Depuis les débuts de la pandémie, nous utilisons quotidiennement des équipements de protection personnelle (PPE) : des masques, essentiellement, mais aussi des gants dans certaines professions. Comme nous l’avions souligné dans une enquête Numerama, ces protections sont entourées de mauvaises pratiques : trop souvent à usage unique, elles deviennent rapidement des déchets et sont fréquemment jetées dans la rue, dans les toilettes. « Il y a déjà de gros soucis à cause des masques et des lingettes jetées dans les toilettes : durant l’épuration il y a toujours des pertes, alors cela se retrouve dans les cours d’eau puis dans les océans », nous signalait Julie Sauvêtre, chargée de projet chez Zero Waste France.
Que des masques chirurgicaux ou des gants se retrouvent en grande quantité dans la nature pose un véritable problème de pollution, puisque ceux-ci sont en polypropylène, un matériau plastique. N’étant pas biodégradables, ces masques vont mettre plusieurs années voire décennies à se dégrader, et ce faisant, vont s’éparpiller en microparticules. « Cette lente dégradation en microparticules va imprégner le sol et créer une pollution à long terme, dangereuse pour les écosystèmes ainsi que pour notre santé », nous expliquait Julie Sauvêtre.
Dans un papier de recherche publié fin mars 2021, et sur un site internet associé (CovidLitter), des scientifiques se sont plus spécifiquement penchés sur l’impact de ces nouveaux déchets sur la vie animale sauvage.

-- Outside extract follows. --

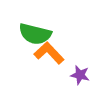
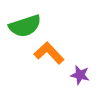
green semicircle: moved 10 px left, 8 px up; rotated 32 degrees counterclockwise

Ce travail de recherche s’inscrit dans la continuité d’autres travaux constatant que les mauvaises pratiques avec ces équipements génèrent une ample pollution. En août 2020, plusieurs chercheurs et chercheuses alertaient sur « un désastre environnemental qui pourrait perdurer sur des générations ». En décembre 2020, Oceans Asia estimait à 1,56 milliard le nombre de masques chirurgicaux finissant dans les océans à l’échelle de l’année 2020.

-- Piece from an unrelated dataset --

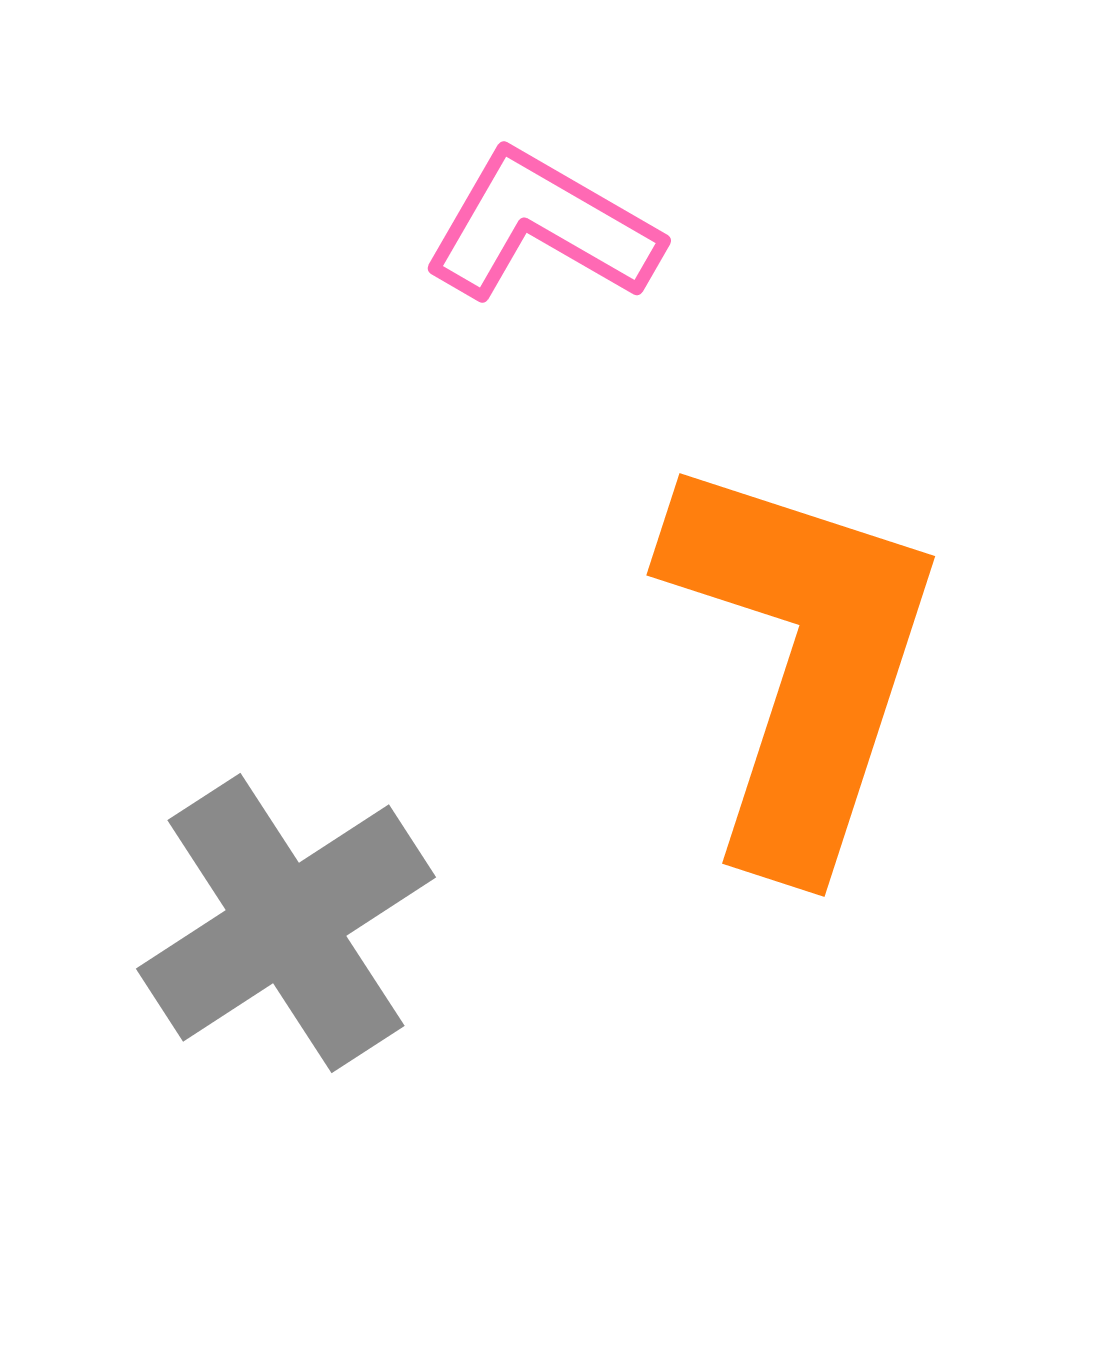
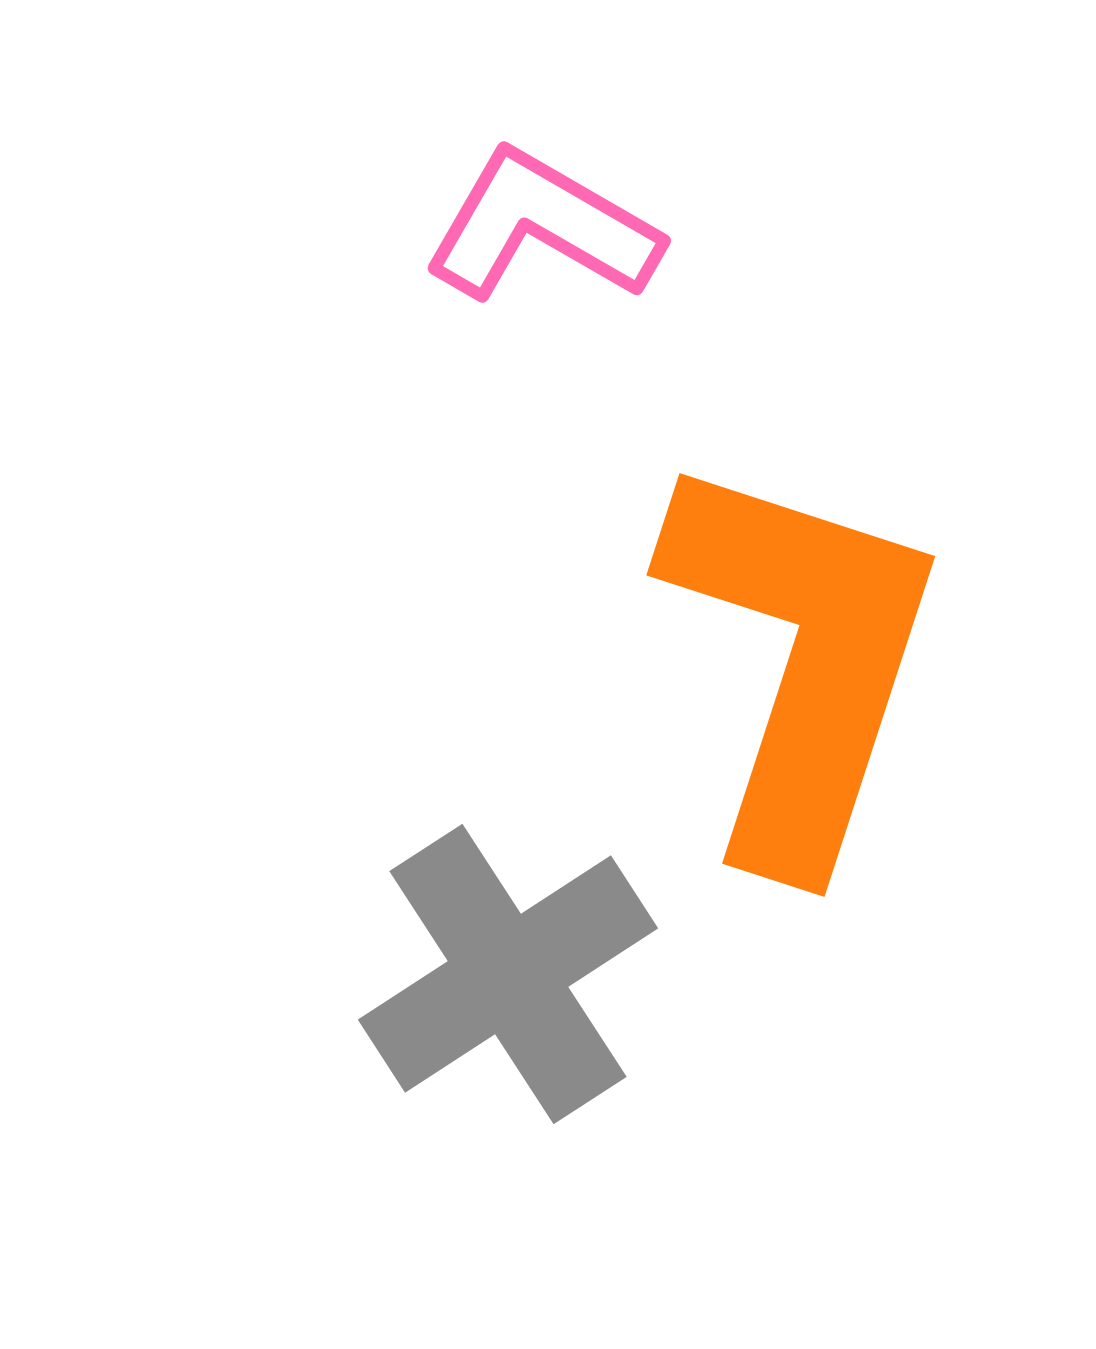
gray cross: moved 222 px right, 51 px down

« Une nouvelle menace pour la vie animale »
Les auteurs de l’étude dédiée à la biodiversité considèrent que les protections personnelles en plastique, mal utilisées et mal jetées qui plus est, constituent « une nouvelle menace pour la vie animale, car les matériaux conçus pour assurer notre sécurité nuisent en fait aux animaux qui nous entourent ». Se pose d’abord le problème de l’ingestion : les auteurs ont par exemple répertorié un Manchot de Magellan, mort, dans l’estomac duquel a été retrouvé un masque non digéré — car non digérable.
Ils rapportent aussi de nombreux cas où des animaux se sont enchevêtrés dans des masques ou des gants ; et se sont retrouvés piégés dedans, s’y étouffant. Les scientifiques répertorient par exemple un Merle d’Amérique mort étranglé dans un masque ; ou des poissons qui se sont étouffés dans des gants (image ci-dessous, à droite). Ils montrent par ailleurs que des oiseaux ont utilisé des masques chirurgicaux comme matériel de nidification (image ci-dessous, à gauche), ce qui rend encore plus probable que les oiseaux s’y piègent mortellement.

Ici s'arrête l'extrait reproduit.